As of the last financial year, the cumulative size of these categories is Rs 7,000 crore. HUL plans to invest heavily in these "market-makers", aiming to grow 1.5 times the market growth rate.
HUL also plans to drive premiumisation with an emphasis on its 10 power brands — Surf Excel, Vim, Dove, Pond's, Lakme, Lux, Pears, Brooke Bond, Horlicks and Kissan. Each of them is generating over Rs 1,000 crore in revenue. Its flagship detergent brand, Surf Excel, is on track to exceed Rs 10,000 crore in revenue by the current fiscal, the company stated.
As for premium beauty and wellbeing, HUL aims to grow this portfolio by 900 basis points over the next few years. The gameplan includes extending large brands such as Ponds and Lakme into more demand spaces, introducing more of Unilever’s global brands into India and acquiring local brands within beauty and wellbeing.

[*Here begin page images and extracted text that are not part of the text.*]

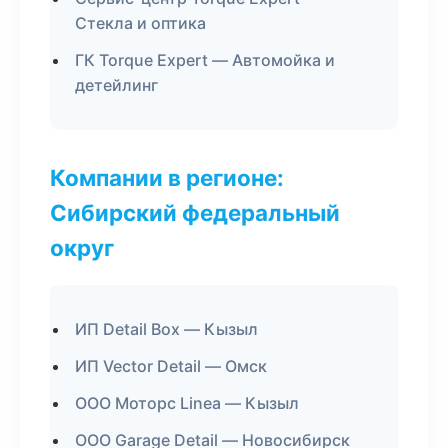
Стекла и оптика
ГК Torque Expert — Автомойка и
детейлинг
Компании в регионе:
Сибирский федеральный
округ
ИП Detail Box — Кызыл
ИП Vector Detail — Омск
ООО Моторс Linea — Кызыл
ООО Garage Detail — Новосибирск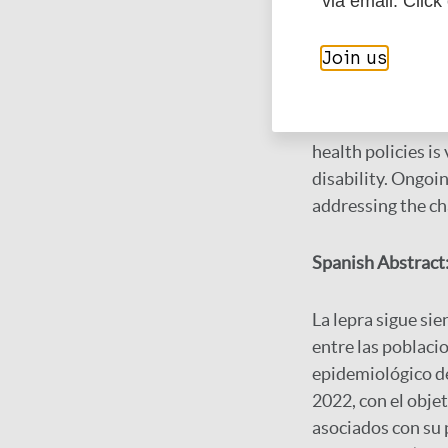
via email. Click
areas. Enhancing 
affected regions 
Join us
affected children.
concerning charac
concentration of 
health policies is
disability. Ongoi
addressing the ch
Spanish Abstract
La lepra sigue sie
entre las poblacio
epidemiológico de
2022, con el obje
asociados con su 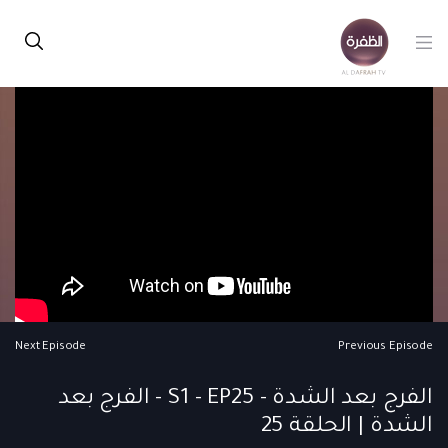
Next Episode
Previous Episode
الفرج بعد الشدة - S1 - EP25 - الفرج بعد
الشدة | الحلقة 25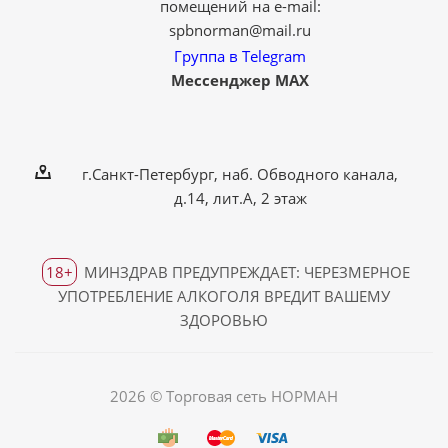
помещений на e-mail:
spbnorman@mail.ru
Группа в Telegram
Мессенджер MAX
г.Санкт-Петербург, наб. Обводного канала,
д.14, лит.А, 2 этаж
18+
МИНЗДРАВ ПРЕДУПРЕЖДАЕТ: ЧЕРЕЗМЕРНОЕ
УПОТРЕБЛЕНИЕ АЛКОГОЛЯ ВРЕДИТ ВАШЕМУ
ЗДОРОВЬЮ
2026 © Торговая сеть НОРМАН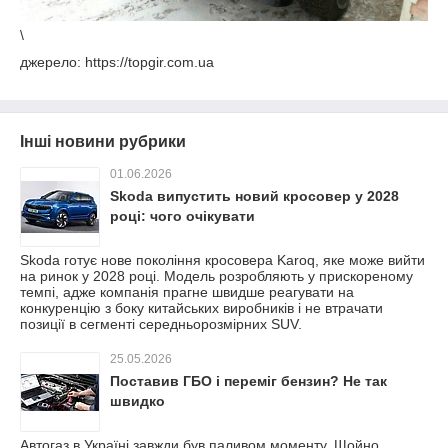
\
джерело: https://topgir.com.ua
Інші новини рубрики
01.06.2026
Skoda випустить новий кросовер у 2028
році: чого очікувати
Skoda готує нове покоління кросовера Karoq, яке може вийти
на ринок у 2028 році. Модель розробляють у прискореному
темпі, адже компанія прагне швидше реагувати на
конкуренцію з боку китайських виробників і не втрачати
позиції в сегменті середньорозмірних SUV.
25.05.2026
Поставив ГБО і переміг бензин? Не так
швидко
Автогаз в Україні завжди був паливом моменту. Щойно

In 2022, Surf Excel achieved a remarkable milestone by surpassing $1 billion in sales, making it the only non-food brand in India's fast-moving consumer goods industry to attain "unicorn" status. HUL aims to triple Horlicks Plus sales by 2030.
Overall, HUL sees a growth potential of two–four times across categories in the next decade, driven by rising incomes, heightened aspirations and a young demographic. It expects volume growth to exceed the market by 100 basis points and deliver double-digit earnings-per-share growth. Between 2021 and 2024, it grew its turnover and profit by 1.3 times, achieving a cumulative market share gain of 200 bps.
The company also been focusing on social-first advertising for higher demand generation. Share of TV in advertising for HUL has gone further southward from 60% to 30%, while digital has grown from 20% to 29% and social media is up to 15% from 12%. OTT's share has risen from 8% to 17%. HUL's digital media contribution has tripled in the last four years to 40% of its total ad spends.
While these are long-term projections, HUL expects stable demand in the short term with "low single-digit" price growth if commodity prices remain where they are.
HUL has also introduced Winning in Many Indias 2.0, which is an ongoing shift from its traditional one-size-fits-all strategy. As part this strategy, it will further identify clusters of affluent population to drive its premiumisation agenda, particularly in the beauty and wellness, and food and refreshment segments.